Please repeat the lines of the material below exactly, starting with the one that contains "struggle to overcome the 100-DMA at 4.1600 in" and ending with the last.

[Excerpted records — start]

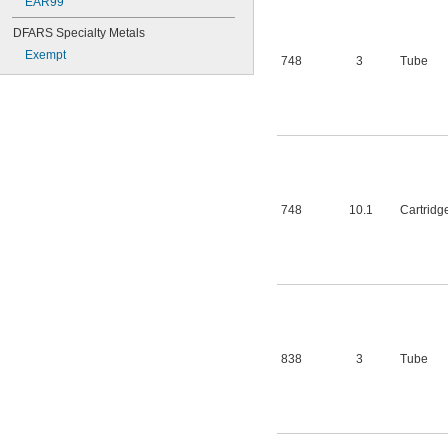
EAR99
DFARS Specialty Metals
Exempt
748
3
Tube
748
10.1
Cartridg
838
3
Tube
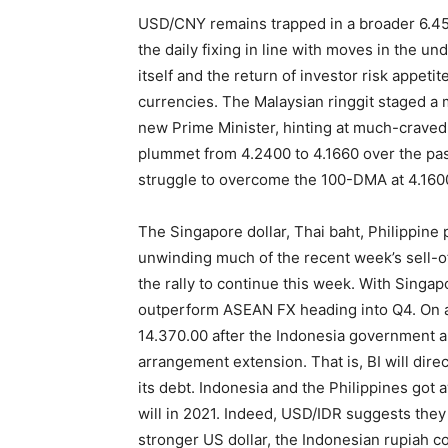
USD/CNY remains trapped in a broader 6.45
the daily fixing in line with moves in the un
itself and the return of investor risk appeti
currencies. The Malaysian ringgit staged a ma
new Prime Minister, hinting at much-craved 
plummet from 4.2400 to 4.1660 over the past
struggle to overcome the 100-DMA at 4.1600 in
The Singapore dollar, Thai baht, Philippine
unwinding much of the recent week’s sell-o
the rally to continue this week. With Singapor
outperform ASEAN FX heading into Q4. On 
14.370.00 after the Indonesia government 
arrangement extension. That is, BI will di
its debt. Indonesia and the Philippines got a
will in 2021. Indeed, USD/IDR suggests they w
stronger US dollar, the Indonesian rupiah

[Excerpted records — finish]

Written solution |
struggle to overcome the 100-DMA at 4.1600 in
The Singapore dollar, Thai baht, Philippine
unwinding much of the recent week’s sell-o
the rally to continue this week. With Singapor
outperform ASEAN FX heading into Q4. On 
14.370.00 after the Indonesia government 
arrangement extension. That is, BI will di
its debt. Indonesia and the Philippines got a
will in 2021. Indeed, USD/IDR suggests they w
stronger US dollar, the Indonesian rupiah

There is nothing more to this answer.